** Task description **
Apart from the pictures, every record here must be copied word for word.
=== Records ===
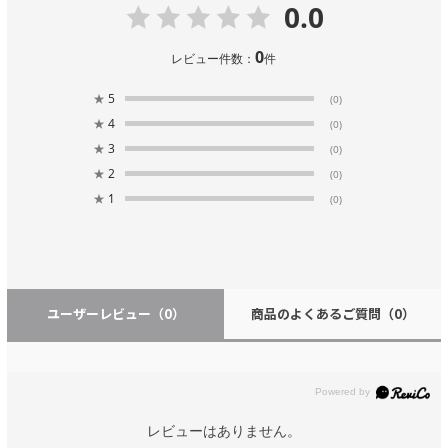
0.0
0
レビュー件数：
件
★
5
(0)
★
4
(0)
★
3
(0)
★
2
(0)
★
1
(0)
ユーザーレビュー
（0）
商品のよくあるご質問
（0）
レビューはありません。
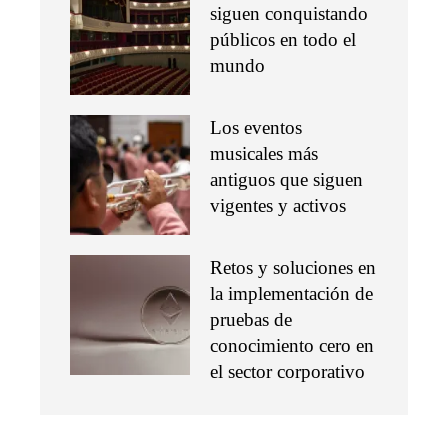
Contacto
Política de Privacidad y Protección de Datos
Marco Legal del Sitio y Normas de Uso
Quiénes somos
Buscar:
© 2020 Todos los derechos Reservados.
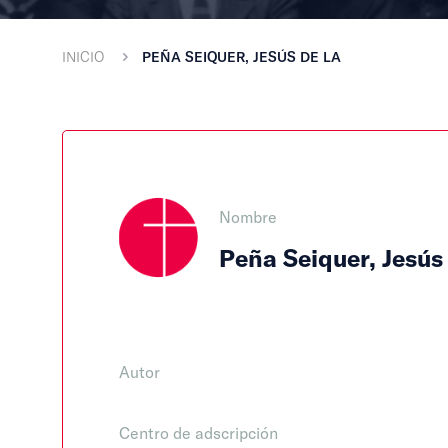
INICIO
PEÑA SEIQUER, JESÚS DE LA
Nombre
Peña Seiquer, Jesús 
Autor
Centro de adscripción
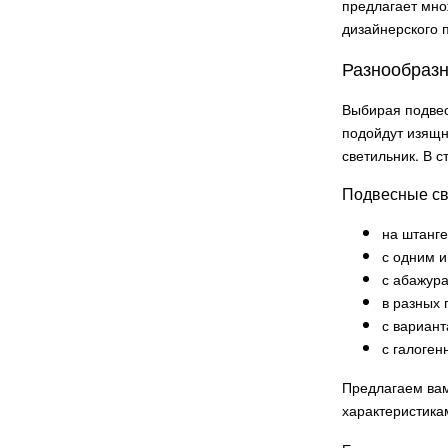
предлагает мно
Novotech
дизайнерского 
62
Luxxu
58
Разнообразн
Muuto
58
Выбирая подвес
Omnilux
57
подойдут изящн
Marset
56
светильник. В 
Bentu Design
52
Подвесные св
WERTMARK
50
Lee Broom
49
на штанге
с одним 
Moooi
48
с абажур
Brokis
47
в разных 
Henge
44
с вариан
Lasvit
43
с галоге
ANDlight
43
Предлагаем вам
AXO LIGHT
42
характеристика
Louis Poulsen
39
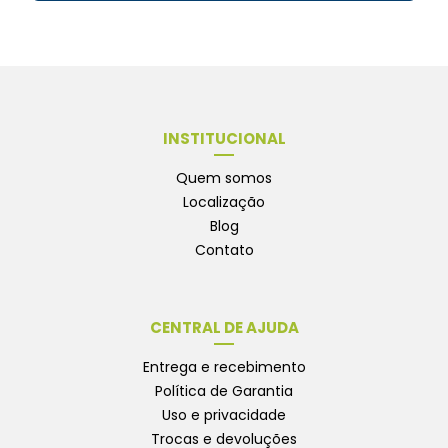
INSTITUCIONAL
Quem somos
Localização
Blog
Contato
CENTRAL DE AJUDA
Entrega e recebimento
Política de Garantia
Uso e privacidade
Trocas e devoluções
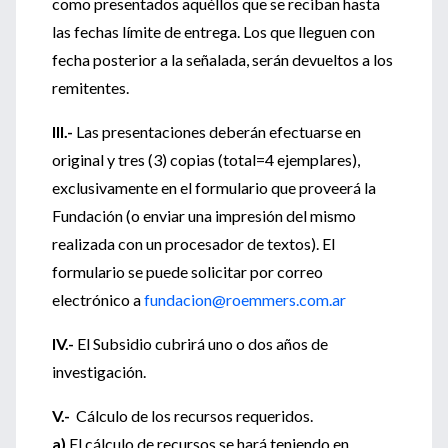
como presentados aquéllos que se reciban hasta
las fechas límite de entrega. Los que lleguen con
fecha posterior a la señalada, serán devueltos a los
remitentes.
III.-
Las presentaciones deberán efectuarse en
original y tres (3) copias (total=4 ejemplares),
exclusivamente en el formulario que proveerá la
Fundación (o enviar una impresión del mismo
realizada con un procesador de textos). El
formulario se puede solicitar por correo
electrónico a
fundacion@roemmers.com.ar
IV.-
El Subsidio cubrirá uno o dos años de
investigación.
V.-
Cálculo de los recursos requeridos.
a)
El cálculo de recursos se hará teniendo en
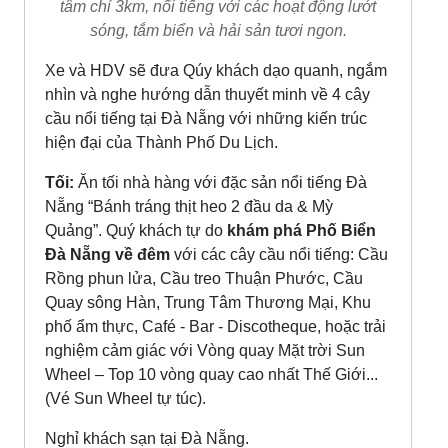
tâm chỉ 3km, nổi tiếng với các hoạt động lướt
sóng, tắm biển và hải sản tươi ngon.
Xe và HDV sẽ đưa Qúy khách dạo quanh, ngắm
nhìn và nghe hướng dẫn thuyết minh về 4 cây
cầu nổi tiếng tại Đà Nẵng với những kiến trúc
hiện đại của Thành Phố Du Lịch.
Tối:
Ăn tối nhà hàng với đặc sản nổi tiếng Đà
Nẵng “Bánh tráng thịt heo 2 đầu da & Mỳ
Quảng”. Quý khách tự do
khám phá Phố Biển
Đà Nẵng về đêm
với các cây cầu nổi tiếng: Cầu
Rồng phun lửa, Cầu treo Thuận Phước, Cầu
Quay sông Hàn, Trung Tâm Thương Mại, Khu
phố ẩm thực, Café - Bar - Discotheque, hoặc trải
nghiệm cảm giác với Vòng quay Mặt trời Sun
Wheel – Top 10 vòng quay cao nhất Thế Giới...
(Vé Sun Wheel tự túc).
Nghỉ khách sạn tại Đà Nẵng.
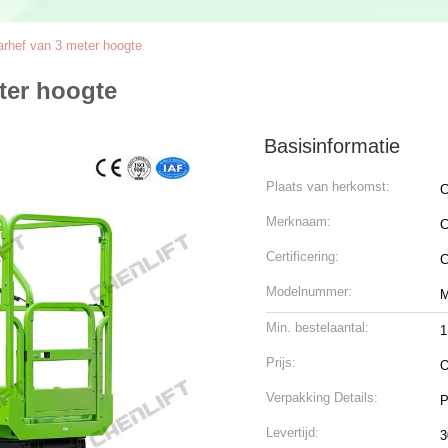
arhef van 3 meter hoogte
ter hoogte
Basisinformatie
Plaats van herkomst:
C
Merknaam:
C
Certificering:
Modelnummer:
M
Min. bestelaantal:
1
Prijs:
O
Verpakking Details:
P
Levertijd:
3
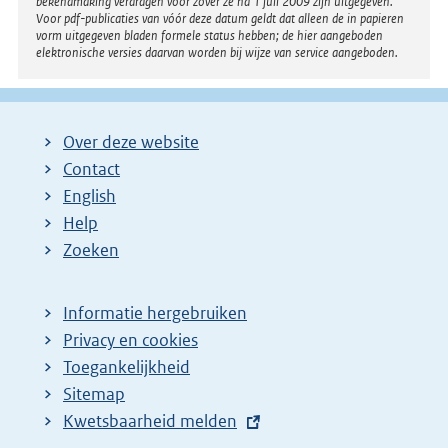
bekendmaking verdragen voor zover ze na 1 juli 2009 zijn uitgegeven.
Voor pdf-publicaties van vóór deze datum geldt dat alleen de in papieren
vorm uitgegeven bladen formele status hebben; de hier aangeboden
elektronische versies daarvan worden bij wijze van service aangeboden.
Over deze website
Contact
English
Help
Zoeken
Informatie hergebruiken
Privacy en cookies
Toegankelijkheid
Sitemap
E
Kwetsbaarheid melden
x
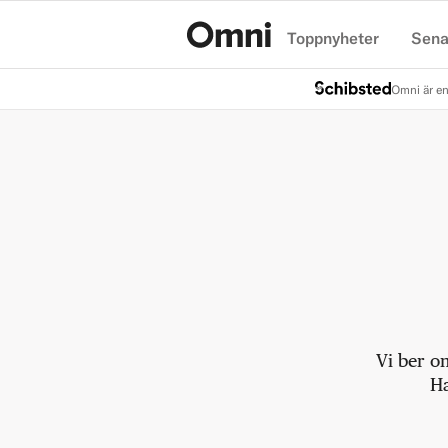
Toppnyheter
Sena
Hem
Omni är en
Vi ber o
Ha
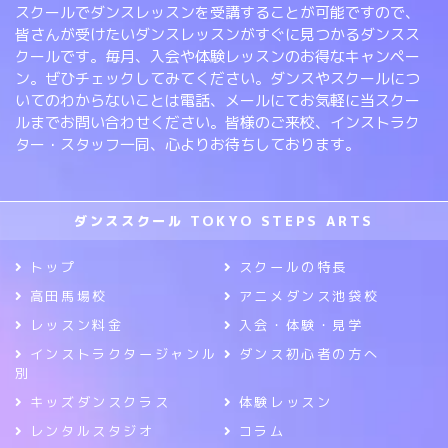
スクールでダンスレッスンを受講することが可能ですので、
皆さんが受けたいダンスレッスンがすぐに見つかるダンスス
クールです。毎月、入会や体験レッスンのお得なキャンペー
ン。ぜひチェックしてみてください。ダンスやスクールにつ
いてのわからないことは電話、メールにてお気軽に当スクー
ルまでお問い合わせください。皆様のご来校、インストラク
ター・スタッフ一同、心よりお待ちしております。
ダンススクール TOKYO STEPS ARTS
トップ
スクールの特長
高田馬場校
アニメダンス池袋校
レッスン料金
入会・体験・見学
インストラクタージャンル
ダンス初心者の方へ
別
キッズダンスクラス
体験レッスン
レンタルスタジオ
コラム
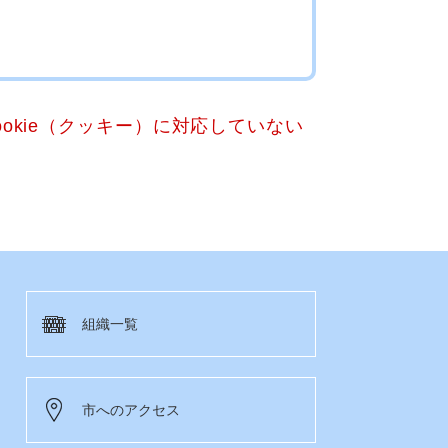
okie（クッキー）に対応していない
組織一覧
市へのアクセス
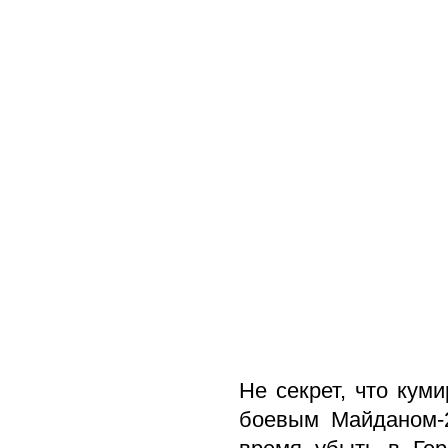
Не секрет, что кум
боевым Майданом-2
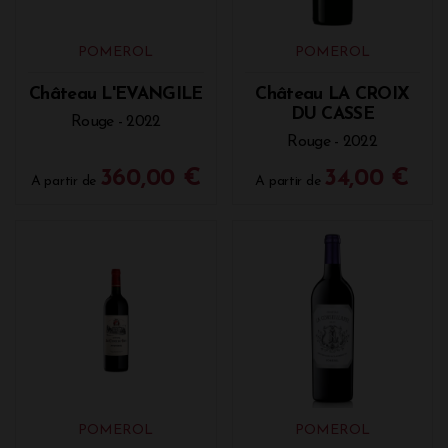
POMEROL
POMEROL
Château L'EVANGILE
Château LA CROIX
DU CASSE
Rouge - 2022
Rouge - 2022
360,00 €
34,00 €
A partir de
A partir de
POMEROL
POMEROL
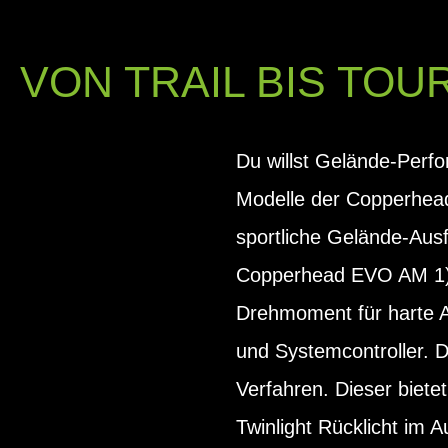
VON TRAIL BIS TO
Du willst Gelände-Perf
Modelle der Copperhead
sportliche Gelände-Ausf
Copperhead EVO AM 1) od
Drehmoment für harte A
und Systemcontroller. 
Verfahren. Dieser biete
Twinlight Rücklicht im A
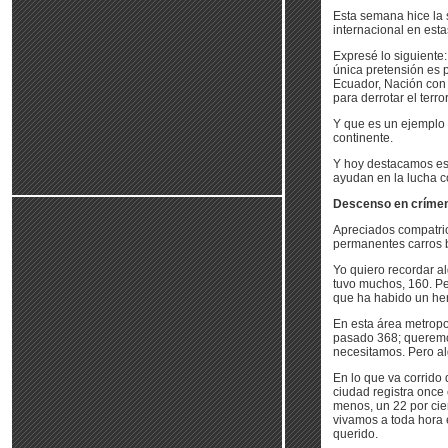
Esta semana hice la s
internacional en esta
Expresé lo siguiente:
única pretensión es 
Ecuador, Nación con
para derrotar el terro
Y que es un ejemplo 
continente.
Y hoy destacamos est
ayudan en la lucha c
Descenso en crímen
Apreciados compatri
permanentes carros b
Yo quiero recordar a
tuvo muchos, 160. Pe
que ha habido un her
En esta área metrop
pasado 368; queremo
necesitamos. Pero al
En lo que va corrido
ciudad registra once
menos, un 22 por ci
vivamos a toda hora 
querido.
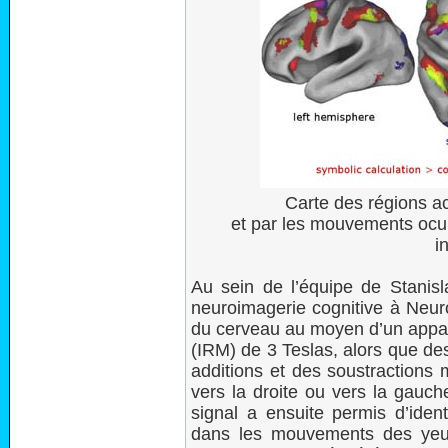
Carte des régions ac
et par les mouvements ocul
i
Au sein de l’équipe de Stanis
neuroimagerie cognitive à Neuro
du cerveau au moyen d’un appar
(IRM) de 3 Teslas, alors que des
additions et des soustractions
vers la droite ou vers la gauch
signal a ensuite permis d’iden
dans les mouvements des yeux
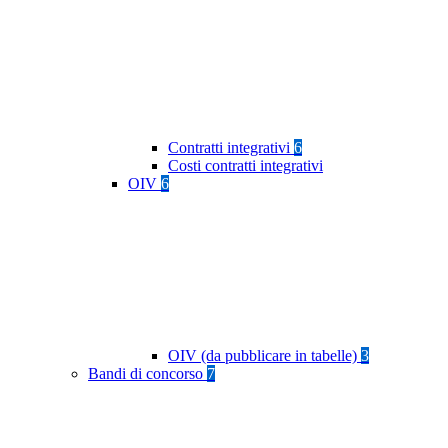
Contratti integrativi
6
Costi contratti integrativi
OIV
6
OIV (da pubblicare in tabelle)
3
Bandi di concorso
7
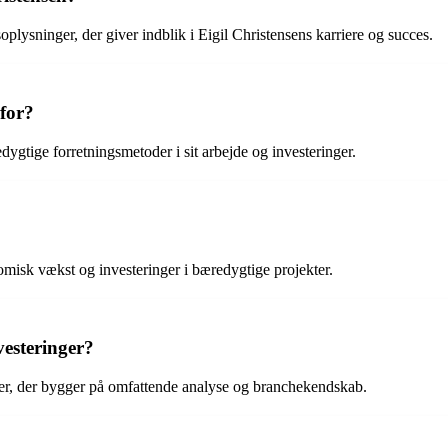
oplysninger, der giver indblik i Eigil Christensens karriere og succes.
 for?
dygtige forretningsmetoder i sit arbejde og investeringer.
misk vækst og investeringer i bæredygtige projekter.
vesteringer?
inger, der bygger på omfattende analyse og branchekendskab.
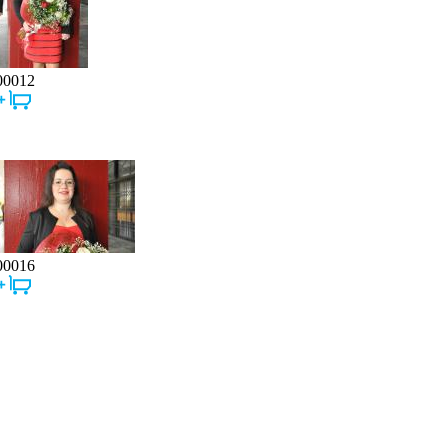
00012
00016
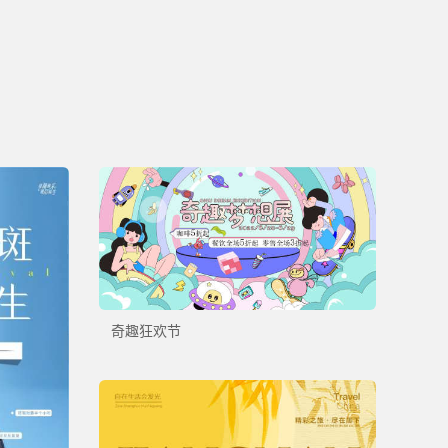
奇趣狂欢节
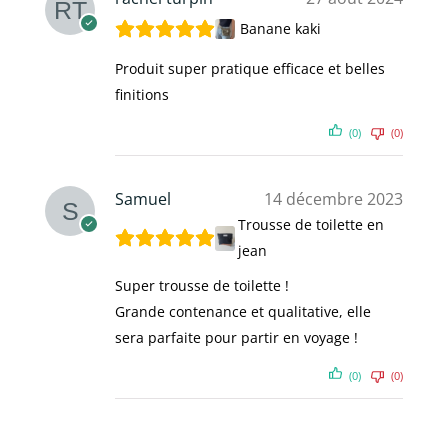
Banane kaki
Produit super pratique efficace et belles
finitions
(0)
(0)
Samuel
14 décembre 2023
Trousse de toilette en
jean
Super trousse de toilette !
Grande contenance et qualitative, elle
sera parfaite pour partir en voyage !
(0)
(0)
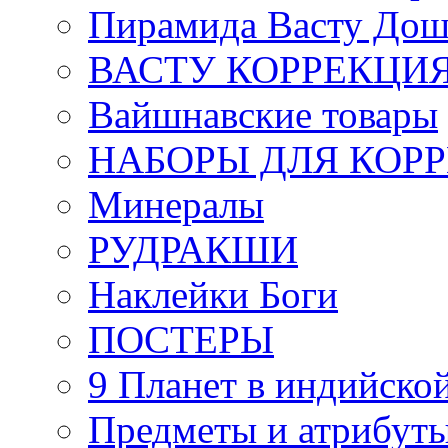
Пирамида Васту Дош
ВАСТУ КОРРЕКЦИ
Вайшнавские товары
НАБОРЫ ДЛЯ КОР
Минералы
РУДРАКШИ
Наклейки Боги
ПОСТЕРЫ
9 Планет в индийской
Предметы и атрибут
===
** Response to this task **
0.0
0
レビュー件数：
件
★
5
(0)
★
4
(0)
★
3
(0)
★
2
(0)
★
1
(0)
ユーザーレビュー
（0）
商品のよくあるご質問
（0）
レビューはありません。
Contacto
Política de Privacidad y Protección de Datos
Marco Legal del Sitio y Normas de Uso
Quiénes somos
Buscar:
© 2020 Todos los derechos Reservados.
INICIO
PEÑA SEIQUER, JESÚS DE LA
Nombre
Peña Seiquer, Jesús 
Autor
Centro de adscripción
предлагает мно
Novotech
дизайнерского 
62
Luxxu
58
Разнообразн
Muuto
58
Выбирая подвес
Omnilux
57
подойдут изящн
Marset
56
светильник. В 
Bentu Design
52
Подвесные св
WERTMARK
50
Lee Broom
49
на штанге
с одним 
Moooi
48
с абажур
Brokis
47
в разных 
Henge
44
с вариан
Lasvit
43
с галоге
ANDlight
43
Предлагаем вам
AXO LIGHT
42
характеристика
Louis Poulsen
39
INSTITUCIONAL
Quem somos
Localização
Blog
Contato
CENTRAL DE AJUDA
Entrega e recebimento
Política de Garantia
Uso e privacidade
Trocas e devoluções
como presentados aquéllos que se reciban hasta
las fechas límite de entrega. Los que lleguen con
fecha posterior a la señalada, serán devueltos a los
remitentes.
III.-
Las presentaciones deberán efectuarse en
original y tres (3) copias (total=4 ejemplares),
exclusivamente en el formulario que proveerá la
Fundación (o enviar una impresión del mismo
realizada con un procesador de textos). El
formulario se puede solicitar por correo
electrónico a
fundacion@roemmers.com.ar
IV.-
El Subsidio cubrirá uno o dos años de
investigación.
V.-
Cálculo de los recursos requeridos.
a)
El cálculo de recursos se hará teniendo en
tâm chỉ 3km, nổi tiếng với các hoạt động lướt
sóng, tắm biển và hải sản tươi ngon.
Xe và HDV sẽ đưa Qúy khách dạo quanh, ngắm
nhìn và nghe hướng dẫn thuyết minh về 4 cây
cầu nổi tiếng tại Đà Nẵng với những kiến trúc
hiện đại của Thành Phố Du Lịch.
Tối:
Ăn tối nhà hàng với đặc sản nổi tiếng Đà
Nẵng “Bánh tráng thịt heo 2 đầu da & Mỳ
Quảng”. Quý khách tự do
khám phá Phố Biển
Đà Nẵng về đêm
với các cây cầu nổi tiếng: Cầu
Rồng phun lửa, Cầu treo Thuận Phước, Cầu
Quay sông Hàn, Trung Tâm Thương Mại, Khu
phố ẩm thực, Café - Bar - Discotheque, hoặc trải
nghiệm cảm giác với Vòng quay Mặt trời Sun
Wheel – Top 10 vòng quay cao nhất Thế Giới...
(Vé Sun Wheel tự túc).
Nghỉ khách sạn tại Đà Nẵng.
arhef van 3 meter hoogte
ter hoogte
Basisinformatie
Plaats van herkomst:
C
Merknaam:
C
Certificering:
Modelnummer:
M
Min. bestelaantal:
1
Prijs:
O
Verpakking Details:
P
Levertijd:
3
bekendmaking verdragen voor zover ze na 1 juli 2009 zijn uitgegeven.
Voor pdf-publicaties van vóór deze datum geldt dat alleen de in papieren
vorm uitgegeven bladen formele status hebben; de hier aangeboden
elektronische versies daarvan worden bij wijze van service aangeboden.
Over deze website
Contact
English
Help
Zoeken
Informatie hergebruiken
Privacy en cookies
Toegankelijkheid
Sitemap
E
Kwetsbaarheid melden
x
Toppnyheter
Sena
Hem
Omni är en
Vi ber o
Ha
スクールでダンスレッスンを受講することが可能ですので、
皆さんが受けたいダンスレッスンがすぐに見つかるダンスス
クールです。毎月、入会や体験レッスンのお得なキャンペー
ン。ぜひチェックしてみてください。ダンスやスクールにつ
いてのわからないことは電話、メールにてお気軽に当スクー
ルまでお問い合わせください。皆様のご来校、インストラク
ター・スタッフ一同、心よりお待ちしております。
ダンススクール TOKYO STEPS ARTS
トップ
スクールの特長
高田馬場校
アニメダンス池袋校
レッスン料金
入会・体験・見学
インストラクタージャンル
ダンス初心者の方へ
別
キッズダンスクラス
体験レッスン
レンタルスタジオ
コラム
okie（クッキー）に対応していない
組織一覧
市へのアクセス
Не секрет, что кум
боевым Майданом-2
POMEROL
POMEROL
Château L'EVANGILE
Château LA CROIX
DU CASSE
Rouge - 2022
Rouge - 2022
360,00 €
34,00 €
A partir de
A partir de
POMEROL
POMEROL
VON TRAIL BIS TO
Du willst Gelände-Perf
Modelle der Copperhead
sportliche Gelände-Ausf
Copperhead EVO AM 1) od
Drehmoment für harte A
und Systemcontroller. 
Verfahren. Dieser biete
Twinlight Rücklicht im A
Esta semana hice la s
internacional en esta
Expresé lo siguiente:
única pretensión es 
Ecuador, Nación con
para derrotar el terro
Y que es un ejemplo 
continente.
Y hoy destacamos est
ayudan en la lucha c
Descenso en crímen
Apreciados compatri
permanentes carros b
Yo quiero recordar a
tuvo muchos, 160. Pe
que ha habido un her
En esta área metrop
pasado 368; queremo
necesitamos. Pero al
En lo que va corrido
ciudad registra once
menos, un 22 por ci
vivamos a toda hora 
querido.
Carte des régions ac
et par les mouvements ocul
i
Au sein de l’équipe de Stanis
neuroimagerie cognitive à Neuro
du cerveau au moyen d’un appar
(IRM) de 3 Teslas, alors que des
additions et des soustractions
vers la droite ou vers la gauch
signal a ensuite permis d’iden
dans les mouvements des yeux
Contratti integrativi
6
Costi contratti integrativi
OIV
6
OIV (da pubblicare in tabelle)
3
Bandi di concorso
7
oplysninger, der giver indblik i Eigil Christensens karriere og succes.
 for?
dygtige forretningsmetoder i sit arbejde og investeringer.
misk vækst og investeringer i bæredygtige projekter.
vesteringer?
inger, der bygger på omfattende analyse og branchekendskab.
00012
00016
奇趣狂欢节
Banane kaki
Produit super pratique efficace et belles
finitions
(0)
(0)
Samuel
14 décembre 2023
Trousse de toilette en
jean
Super trousse de toilette !
Grande contenance et qualitative, elle
sera parfaite pour partir en voyage !
(0)
(0)
Пирамида Васту Дош
ВАСТУ КОРРЕКЦИ
Вайшнавские товары
НАБОРЫ ДЛЯ КОР
Минералы
РУДРАКШИ
Наклейки Боги
ПОСТЕРЫ
9 Планет в индийской
Предметы и атрибут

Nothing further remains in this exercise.